Fare una vittoria vorrebbe dire, con ogni probabilità, ritrovarci fra le prime otto. Più che la classifica sarebbe la continuità il fattore determinante. Per il resto voglio vedere da parte dei miei una migliore gestione della palla e un miglior approccio. Voglio un Castel Rigone che faccia la partita dai primi minuti e non dopo mezzora. E non dobbiamo sempre forzare la giocata. Abbiamo i palleggiatori per far girare la palla aspettando di trovare l’imbucata giusta. Finché ce l’abbiamo noi il pallone non ce l’hanno gli altri. Questa deve essere la nostra filosofia.

“Earning a win would mean, in all likelihood, finding ourselves in the top eight [teams to stay in Serie C next year]. Keeping momentum would be more important than the table as the decisive factor. As for the rest, I want to see from my players better ball-handling and a better approach. I want a Castel Rigone that takes the game from the first minutes and doesn’t wait a half-hour. And we always must force the game. We have the dribblers to run the ball around looking to find the right opening. As long as we have the ball, the others don’t have it. This must be our philosophy.”

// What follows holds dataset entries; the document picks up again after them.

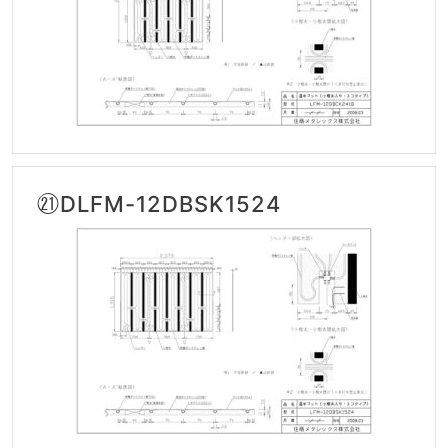
㉑DLFM-12DBSK1524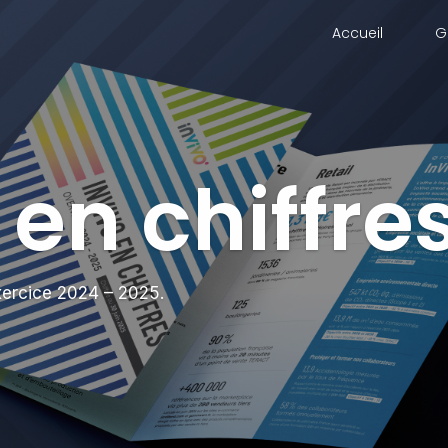
Accueil
G
 en chiffre
exercice 2024 – 2025.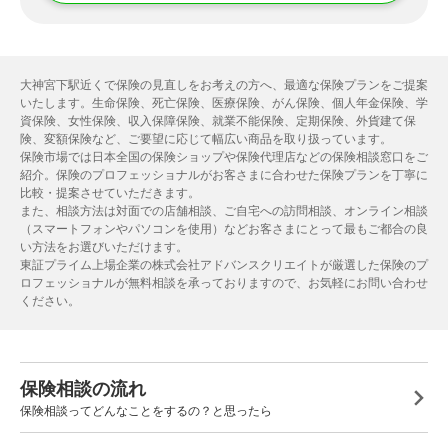
大神宮下駅近くで保険の見直しをお考えの方へ、最適な保険プランをご提案
いたします。生命保険、死亡保険、医療保険、がん保険、個人年金保険、学
資保険、女性保険、収入保障保険、就業不能保険、定期保険、外貨建て保
険、変額保険など、ご要望に応じて幅広い商品を取り扱っています。
保険市場では日本全国の保険ショップや保険代理店などの保険相談窓口をご
紹介。保険のプロフェッショナルがお客さまに合わせた保険プランを丁寧に
比較・提案させていただきます。
また、相談方法は対面での店舗相談、ご自宅への訪問相談、オンライン相談
（スマートフォンやパソコンを使用）などお客さまにとって最もご都合の良
い方法をお選びいただけます。
東証プライム上場企業の株式会社アドバンスクリエイトが厳選した保険のプ
ロフェッショナルが無料相談を承っておりますので、お気軽にお問い合わせ
ください。
保険相談の流れ
保険相談ってどんなことをするの？と思ったら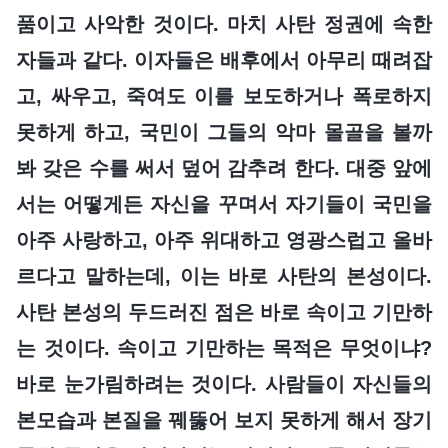
품이고 사악한 것이다. 마치 사탄 정권에 속한
자들과 같다. 이자들은 배후에서 아무리 때려잡
고, 싸우고, 죽여도 이를 보도하거나 폭로하지
못하게 하고, 국민이 그들의 악마 몰골을 볼까
봐 갖은 수를 써서 덮어 감추려 한다. 대중 앞에
서는 어떻게든 자신을 꾸며서 자기들이 국민을
아주 사랑하고, 아주 위대하고 영광스럽고 올바
르다고 말하는데, 이는 바로 사탄의 본성이다.
사탄 본성의 두드러진 점은 바로 속이고 기만하
는 것이다. 속이고 기만하는 목적은 무엇이냐?
바로 눈가림하려는 것이다. 사람들이 자신들의
본모습과 본질을 꿰뚫어 보지 못하게 해서 장기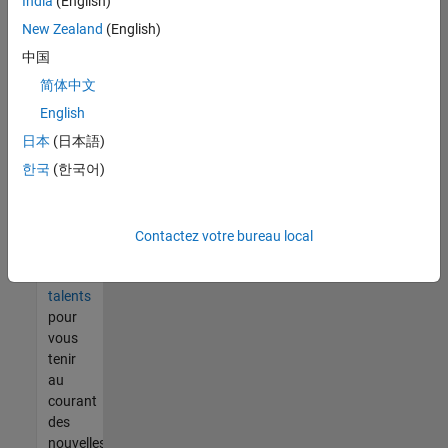
India
(English)
tout
vous
New Zealand
(English)
ne
中国
trouvez
简体中文
pas
d'offre
English
qui
日本
(日本語)
corresponde
한국
(한국어)
à vos
qualifications,
rejoignez
notre
Contactez votre bureau local
réseau
de
talents
pour
vous
tenir
au
courant
des
nouvelles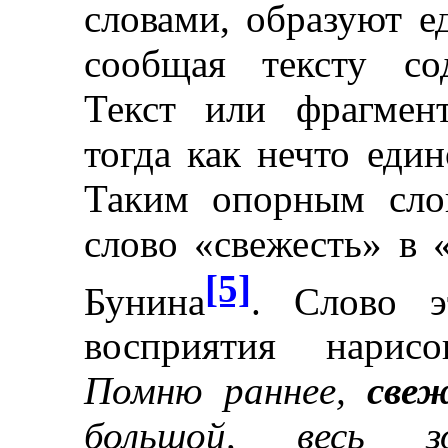
словами, образуют е
сообщая тексту со
Текст или фрагмен
тогда как нечто един
Таким опорным слов
слово «свежесть» в 
[5]
Бунина
. Слово э
восприятия нарисо
Помню раннее,
свеж
большой, весь з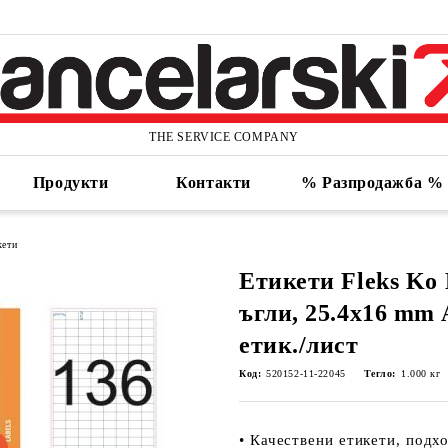
THE SERVICE COMPANY
Продукти
Контакти
% Разпродажба %
кети
Етикети Fleks Ko 
ъгли, 25.4x16 mm A
етик./лист
Код:
520152-11-22045
Тегло:
1.000
кг
• Качествени етикети, подх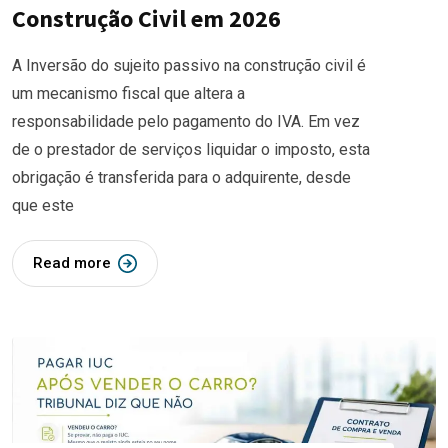
Construção Civil em 2026
A Inversão do sujeito passivo na construção civil é
um mecanismo fiscal que altera a
responsabilidade pelo pagamento do IVA. Em vez
de o prestador de serviços liquidar o imposto, esta
obrigação é transferida para o adquirente, desde
que este
Read more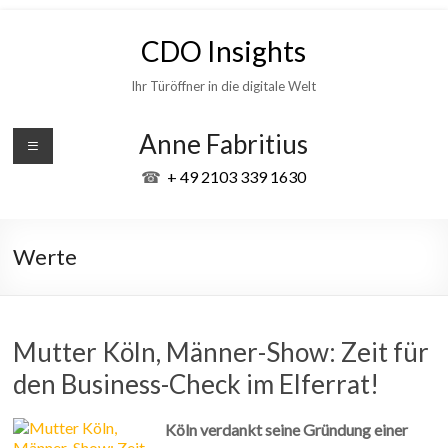
Skip
to
CDO Insights
content
Ihr Türöffner in die digitale Welt
Anne Fabritius
☎
+ 49 2103 339 1630
Werte
Mutter Köln, Männer-Show: Zeit für
den Business-Check im Elferrat!
Köln verdankt seine Gründung einer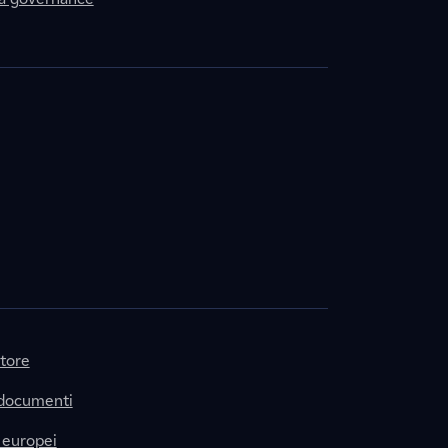
itore
 documenti
 europei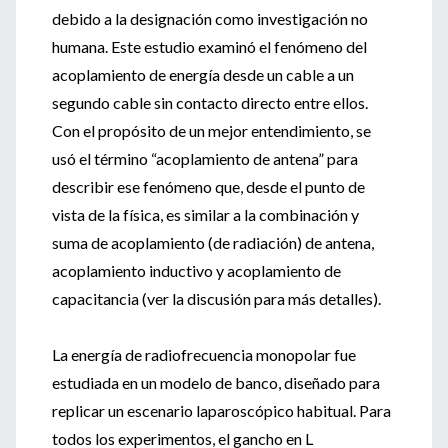
debido a la designación como investigación no
humana. Este estudio examinó el fenómeno del
acoplamiento de energía desde un cable a un
segundo cable sin contacto directo entre ellos.
Con el propósito de un mejor entendimiento, se
usó el término “acoplamiento de antena” para
describir ese fenómeno que, desde el punto de
vista de la física, es similar a la combinación y
suma de acoplamiento (de radiación) de antena,
acoplamiento inductivo y acoplamiento de
capacitancia (ver la discusión para más detalles).
La energía de radiofrecuencia monopolar fue
estudiada en un modelo de banco, diseñado para
replicar un escenario laparoscópico habitual. Para
todos los experimentos, el gancho en L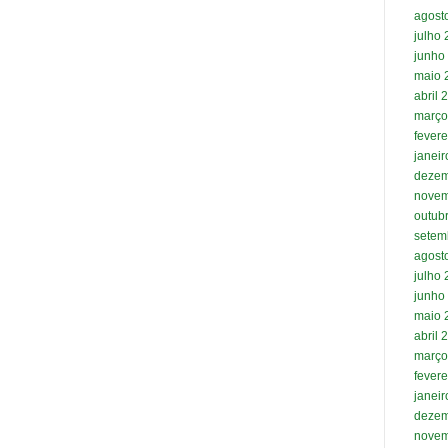
agost
julho
junho
maio 
abril 
março
fevere
janei
dezem
novem
outub
setem
agost
julho
junho
maio 
abril 
março
fevere
janei
dezem
novem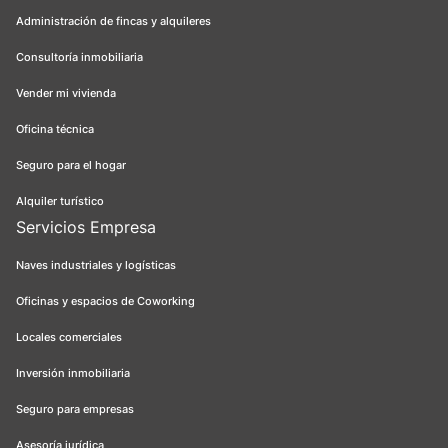
Administración de fincas y alquileres
Consultoría inmobiliaria
Vender mi vivienda
Oficina técnica
Seguro para el hogar
Alquiler turístico
Servicios Empresa
Naves industriales y logísticas
Oficinas y espacios de Coworking
Locales comerciales
Inversión inmobiliaria
Seguro para empresas
Asesoría jurídica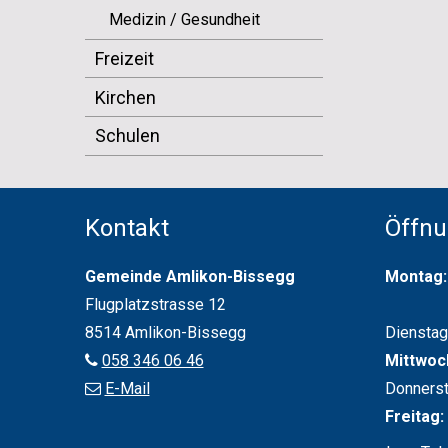
Medizin / Gesundheit
Freizeit
Kirchen
Schulen
Footer
Kontakt
Öffnu
Gemeinde Amlikon-Bissegg
Mont
Flugplatz­strasse 12
13.30
8514 Amlikon-Bissegg
Dienstag
058 346 06 46
Mittwo
E-Mail
Donnerst
Freit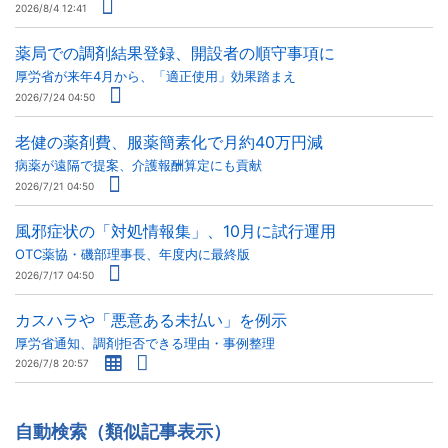
2026/8/4 12:41
薬局での調剤結果登録、開設者の順守事項に
厚労省が来年4月から、「適正使用」効果踏まえ
2026/7/24 04:50
老健の薬剤費、服薬簡素化で月約40万円減
病薬が遠隔で提案、介護報酬算定にも貢献
2026/7/21 04:50
風邪症状の「対処情報集」、10月に試行運用
OTC薬協・磯部理事長、年度内に最終版
2026/7/17 04:50
カスハラや「悪意ある未払い」を例示
厚労省通知、調剤拒否できる理由・事例整理
2026/7/8 20:57
自動検索（類似記事表示）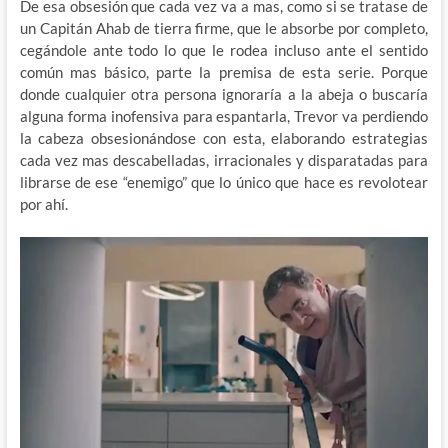
De esa obsesión que cada vez va a mas, como si se tratase de
un Capitán Ahab de tierra firme, que le absorbe por completo,
cegándole ante todo lo que le rodea incluso ante el sentido
común mas básico, parte la premisa de esta serie. Porque
donde cualquier otra persona ignoraría a la abeja o buscaría
alguna forma inofensiva para espantarla, Trevor va perdiendo
la cabeza obsesionándose con esta, elaborando estrategias
cada vez mas descabelladas, irracionales y disparatadas para
librarse de ese “enemigo” que lo único que hace es revolotear
por ahí.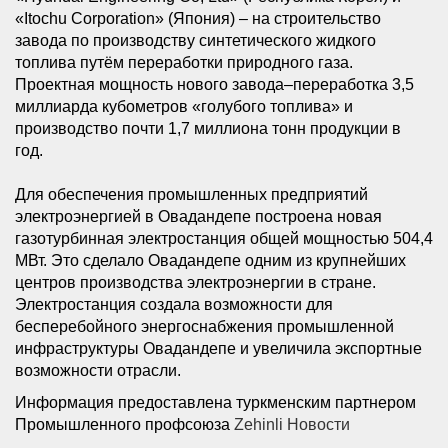
«Itochu Corporation» (Япония) – на строительство
завода по производству синтетического жидкого
топлива путём переработки природного газа.
Проектная мощность нового завода–переработка 3,5
миллиарда кубометров «голубого топлива» и
производство почти 1,7 миллиона тонн продукции в
год.
Для обеспечения промышленных предприятий
электроэнергией в Овадандепе построена новая
газотурбинная электростанция общей мощностью 504,4
МВт. Это сделало Овадандепе одним из крупнейших
центров производства электроэнергии в стране.
Электростанция создала возможности для
бесперебойного энергоснабжения промышленной
инфраструктуры Овадандепе и увеличила экспортные
возможности отрасли.
Информация предоставлена туркменским партнером
Промышленного профсоюза
Zehinli Новости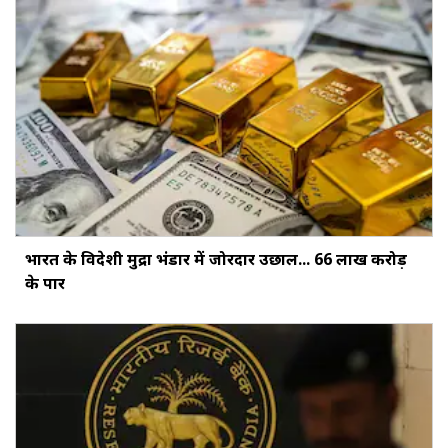
भारत के विदेशी मुद्रा भंडार में जोरदार उछाल... ₹66 लाख करोड़
के पार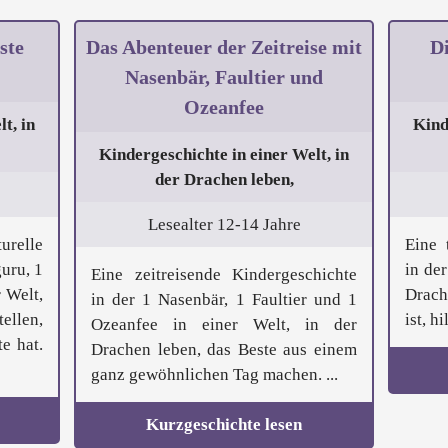
ste
Das Abenteuer der Zeitreise mit
Di
Nasenbär, Faultier und
Ozeanfee
t, in
Kind
Kindergeschichte in einer Welt, in
der Drachen leben,
Lesealter 12-14 Jahre
elle
Eine 
uru, 1
in der
Eine zeitreisende Kindergeschichte
 Welt,
Drach
in der 1 Nasenbär, 1 Faultier und 1
ellen,
ist, hi
Ozeanfee in einer Welt, in der
e hat.
Drachen leben, das Beste aus einem
ganz gewöhnlichen Tag machen. ...
Kurzgeschichte lesen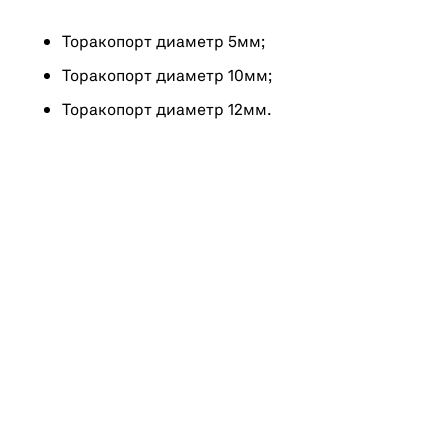
Торакопорт диаметр 5мм;
Торакопорт диаметр 10мм;
Торакопорт диаметр 12мм.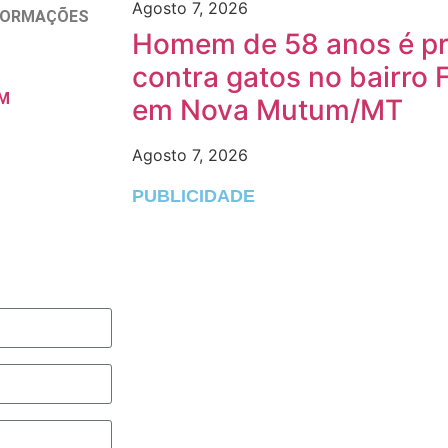
Agosto 7, 2026
NFORMAÇÕES
Homem de 58 anos é pre
contra gatos no bairro 
M
em Nova Mutum/MT
Agosto 7, 2026
PUBLICIDADE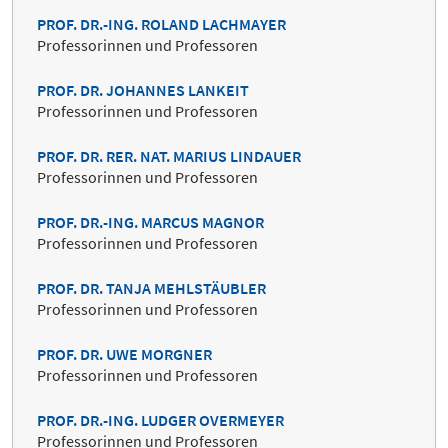
PROF. DR.-ING. ROLAND LACHMAYER
Professorinnen und Professoren
PROF. DR. JOHANNES LANKEIT
Professorinnen und Professoren
PROF. DR. RER. NAT. MARIUS LINDAUER
Professorinnen und Professoren
PROF. DR.-ING. MARCUS MAGNOR
Professorinnen und Professoren
PROF. DR. TANJA MEHLSTÄUBLER
Professorinnen und Professoren
PROF. DR. UWE MORGNER
Professorinnen und Professoren
PROF. DR.-ING. LUDGER OVERMEYER
Professorinnen und Professoren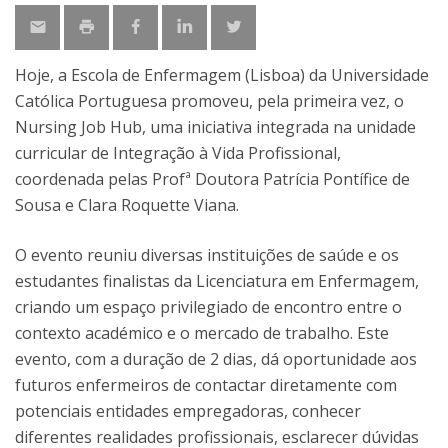
Hoje, a Escola de Enfermagem (Lisboa) da Universidade
Católica Portuguesa promoveu, pela primeira vez, o
Nursing Job Hub, uma iniciativa integrada na unidade
curricular de Integração à Vida Profissional,
coordenada pelas Profª Doutora Patrícia Pontífice de
Sousa e Clara Roquette Viana.
O evento reuniu diversas instituições de saúde e os
estudantes finalistas da Licenciatura em Enfermagem,
criando um espaço privilegiado de encontro entre o
contexto académico e o mercado de trabalho. Este
evento, com a duração de 2 dias, dá oportunidade aos
futuros enfermeiros de contactar diretamente com
potenciais entidades empregadoras, conhecer
diferentes realidades profissionais, esclarecer dúvidas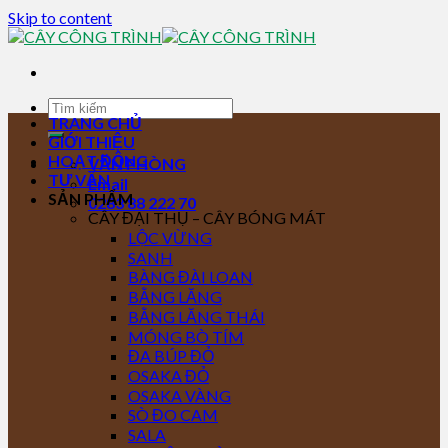
Skip to content
TRANG CHỦ
GIỚI THIỆU
HOẠT ĐỘNG
VĂN PHÒNG
TƯ VẤN
Email
SẢN PHẨM
0283 88 222 70
CÂY ĐẠI THỤ – CÂY BÓNG MÁT
LỘC VỪNG
SANH
BÀNG ĐÀI LOAN
BẰNG LĂNG
BẰNG LĂNG THÁI
MÓNG BÒ TÍM
ĐA BÚP ĐỎ
OSAKA ĐỎ
OSAKA VÀNG
SÒ ĐO CAM
SALA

Fusi, while looking to get results, is focusing more on nurturing the team’s recent form. Specifically, he wants them to play strongly from the start (which they’ve not done well), to press, and to play more of a possession game. Like the banal maxim (from last week) that you “have to score more than the other team,” a common coaching phrase is: “if they other team doesn’t have the ball, they can’t score,” the mantra of the possession-based game. Such a style depends on a high level of technical skill, and a high level of teamwork, and lots of movement by everyone off the ball. It is what Barcelona has done: pressing to win the ball, and then being patient once they have it. Of course, there’s only one Barcelona. Such an approach is highly demanding, mentally and physically, of players, but Fusi seems to be happy with his men, so we’ll see how their play evolves.

Melfi has been naughty.

Footnote no. 2. Fines from a fracas. The Court of Sport in Italy has slapped Castel Rigone’s next opponents, Melfi, with a fine of 10,000 euros, because fans at their home game on Sunday abused the referee, and also turned on an observer of the Professional Referees Association (Can Pro) with repeated insults, expletives, threats and even physical kicks to the leg and slaps to his face (Melfi drew the game 1-1). Melfi team executives were even involved in the fray, and have been sanctioned with ‘inibizione‘, which means that they cannot be involved with team administration for the designated periods of time (it’s a suspension).